Apocalypse Cognitive

Aujourd’hui j’aimerai vous parler du nouvel essai du sociologue Gérald Bronner intitulé : « Apocalypse Cognitive ». Si les pages de ce livre sont aussi passionnantes que déroutantes c’est parce qu’elles offrent un point de vue intelligent, éclairé et extrêmement bien argumenté sur la bataille de l’attention dans une situation de dérégulation du « marché cognitif »., que l’on peut également nommer « marché des idées ».

En effet, jamais dans l’histoire, l’humanité n’a disposé d’un tel capital de liberté attentionnelle. Les progrès technologiques, scientifiques et sociaux ont largement contribué à acquitter une partie de l’humanité de la nécessité de survivre et de tâches chronophages. Pour exemple, on travaillait en moyenne deux fois plus au début du XIX siècle en France et le travail représente 11% du temps éveillé sur toute une vie contre 48% en 1800.

L’homme moderne s’est donc peu à peu affranchi des contraintes qui le rendaient peu disponible à l’usage de certaines de ses « fonctions cognitives supérieures« . Certains en ont rêvé, mais avaient-ils vu que ce rêve pourrait se transformer en cauchemar… Nous libérant de tout ce qui peut être traité par un algorithme, peut-être est-ce l’occasion d’être plus humains?

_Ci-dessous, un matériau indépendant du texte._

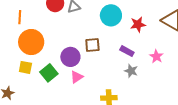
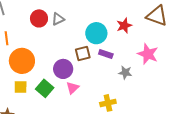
cyan circle: (111, 15) -> (96, 33), moved
purple rectangle: (127, 51) -> (106, 54), moved
pink star: (156, 56) -> (148, 54), size x1.5

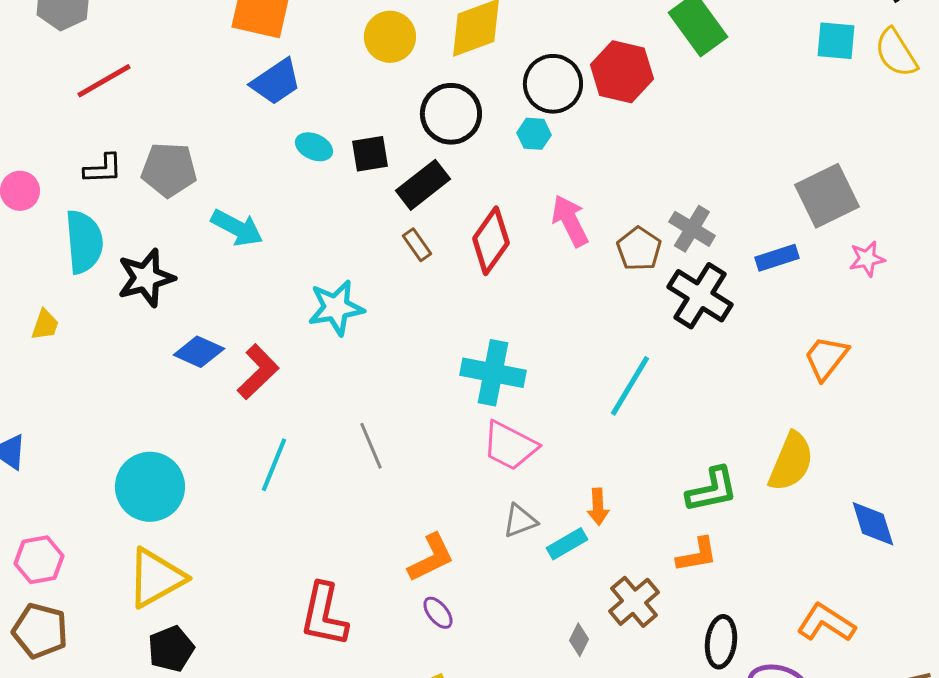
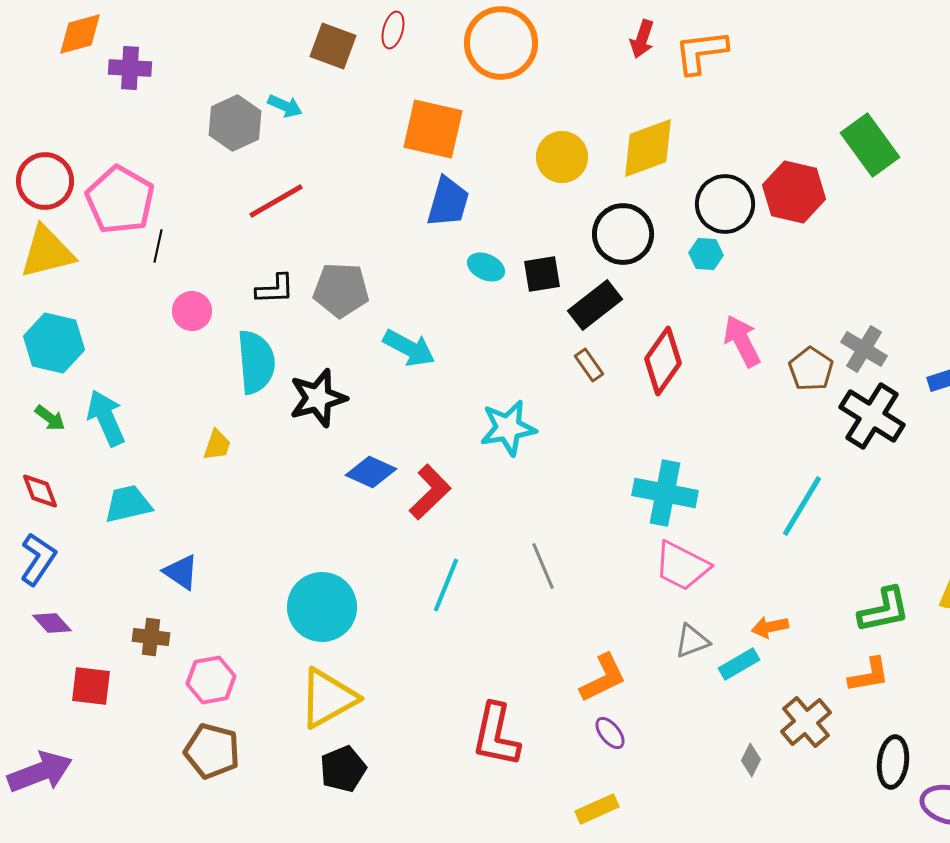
blue trapezoid: (276, 82) -> (448, 202), turned -40
orange arrow: (598, 507) -> (770, 627), turned 81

Mais est-ce vraiment une « bonne » chose ?

Les « problèmes » que posent la modernité à notre trésor attentionnel.

Cette augmentation historique de notre capital d’attention nous contraint à répondre à une question lancinante : vers quoi allons-nous tourner notre regard ?

Cette libération est la condition nécessaire au progrès humain, que l’auteur considère comme « le plus beau de tous les trésors« , mais celui-ci peut facilement être détourné et même pillé de mille façons.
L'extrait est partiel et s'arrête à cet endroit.